Principais efeitos na economia
- Com uma economia que anda de lado e não ativa as principais linhas de produção, a atividade do país acaba voltando mais para o lado de serviços do que da indústria.
- Com menos pessoas com rendimentos maiores, setores como o comércio de bens duráveis acabam desestimulados.
- A falta de tração em itens de maior valor agregado também diminui o ritmo de produção nessas cadeias.
Reversão passa por mudança na estrutura
O professor Marcelo Manzano afirma que a mudança desse cenário passa por algumas alterações estruturais como a reindustrialização do país. Nesse sentido, o governo precisa estimular, investir e montar parcerias com setores industriais estratégicos como o de saúde. A reativação da produção nesse ramo cria demanda por mão de obra especializada e provoca aumento da renda, além de melhorar um segmento essencial, segundo o professor. No entanto, é necessário estudar quais outras cadeias têm potencial nesse processo, conforme explica Manzano:
— Mas esse é um.

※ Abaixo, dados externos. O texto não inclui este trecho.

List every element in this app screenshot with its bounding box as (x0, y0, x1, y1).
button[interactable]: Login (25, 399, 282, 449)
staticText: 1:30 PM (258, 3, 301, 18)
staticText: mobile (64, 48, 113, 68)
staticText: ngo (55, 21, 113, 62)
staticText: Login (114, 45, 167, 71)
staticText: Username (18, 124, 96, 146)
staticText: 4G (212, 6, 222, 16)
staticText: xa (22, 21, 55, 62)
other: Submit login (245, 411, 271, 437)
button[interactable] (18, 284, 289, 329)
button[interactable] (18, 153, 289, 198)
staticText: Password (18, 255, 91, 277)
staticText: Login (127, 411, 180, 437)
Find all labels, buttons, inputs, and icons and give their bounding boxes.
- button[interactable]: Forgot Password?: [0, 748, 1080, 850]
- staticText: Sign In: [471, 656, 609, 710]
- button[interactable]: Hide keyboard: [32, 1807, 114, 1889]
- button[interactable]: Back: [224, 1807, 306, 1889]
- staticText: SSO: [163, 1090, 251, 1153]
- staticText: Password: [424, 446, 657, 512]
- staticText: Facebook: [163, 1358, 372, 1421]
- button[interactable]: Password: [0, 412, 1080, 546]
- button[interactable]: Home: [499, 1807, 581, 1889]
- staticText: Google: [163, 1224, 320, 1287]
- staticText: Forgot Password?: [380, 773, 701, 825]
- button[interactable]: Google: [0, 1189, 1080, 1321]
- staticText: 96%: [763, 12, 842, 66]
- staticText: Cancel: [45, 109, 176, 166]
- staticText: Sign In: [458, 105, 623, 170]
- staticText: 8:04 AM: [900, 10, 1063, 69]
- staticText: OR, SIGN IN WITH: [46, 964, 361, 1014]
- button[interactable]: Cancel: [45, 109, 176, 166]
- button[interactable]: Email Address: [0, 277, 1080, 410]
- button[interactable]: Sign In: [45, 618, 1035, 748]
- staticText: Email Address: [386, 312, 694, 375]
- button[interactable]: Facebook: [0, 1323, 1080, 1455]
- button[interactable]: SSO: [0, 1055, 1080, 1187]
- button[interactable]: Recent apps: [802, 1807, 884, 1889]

Precisaria descobrir seis, oito setores para os quais nós fossemos capazes de organizar esse complexo com uma coordenação do Estado em parceria com o setor privado para fazer a economia deslanchar.
O coordenador da Pnad contínua no Estado afirma que a melhoria no rendimento de carreiras com maior formação passa pela retomada da economia com mais vigor. Para isso, seria necessário investimento maior em infraestrutura e produção, que gera empregos de maior qualidade, segundo Rodrigues.